━━━━━ DATA FOR ANALYSIS
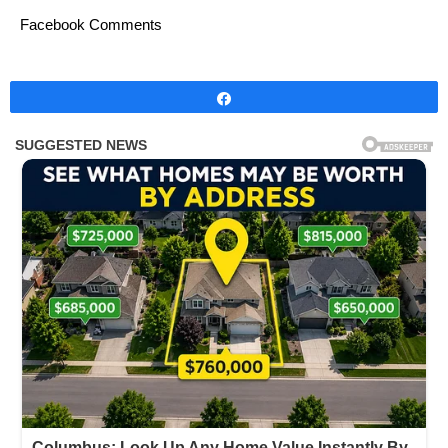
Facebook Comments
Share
━━━━━━━━━━
━━━━━ DATA FOR ANALYSIS
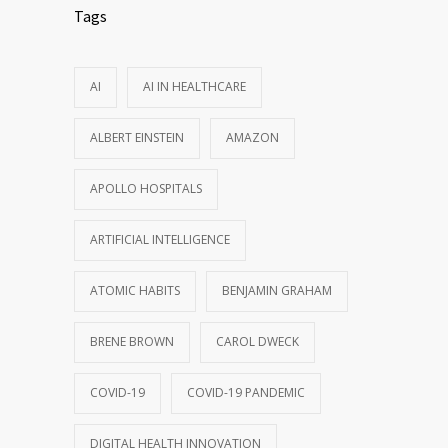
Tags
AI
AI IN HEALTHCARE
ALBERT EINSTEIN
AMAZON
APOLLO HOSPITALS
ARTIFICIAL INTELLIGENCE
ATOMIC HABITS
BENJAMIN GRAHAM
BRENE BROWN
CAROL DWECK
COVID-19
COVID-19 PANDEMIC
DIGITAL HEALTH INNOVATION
━━━━━━━━━━
━━━━━ DATA FOR ANALYSIS
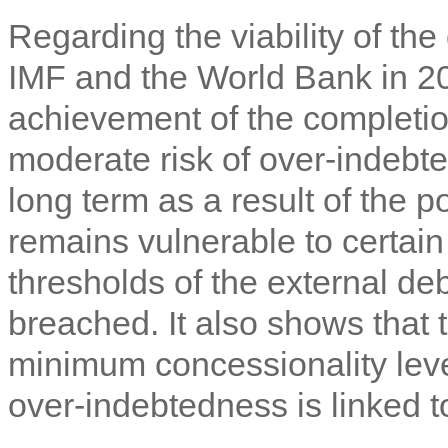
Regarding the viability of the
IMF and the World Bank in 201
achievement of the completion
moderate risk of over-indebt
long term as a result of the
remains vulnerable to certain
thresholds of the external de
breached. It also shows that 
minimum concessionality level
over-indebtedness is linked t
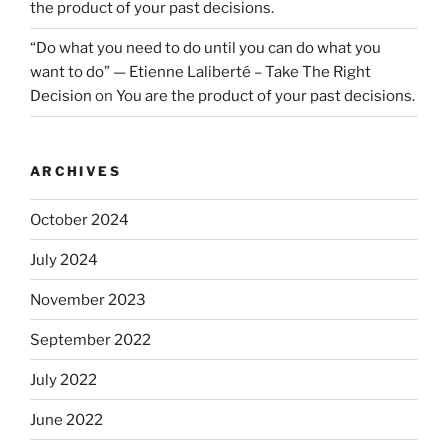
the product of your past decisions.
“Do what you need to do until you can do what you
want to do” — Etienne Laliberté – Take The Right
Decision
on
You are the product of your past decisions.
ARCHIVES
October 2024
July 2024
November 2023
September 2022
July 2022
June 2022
━━━━━━━━━━
- **TASK DESCRIPTION**
Please give back, exactly as it stands above, the stretch from the line with "APOLLO HOSPITALS" through the line with "DIGITAL HEALTH INNOVATION", and no line outside it.

- **OUTPUT FOR THIS EXERCISE**
APOLLO HOSPITALS
ARTIFICIAL INTELLIGENCE
ATOMIC HABITS
BENJAMIN GRAHAM
BRENE BROWN
CAROL DWECK
COVID-19
COVID-19 PANDEMIC
DIGITAL HEALTH INNOVATION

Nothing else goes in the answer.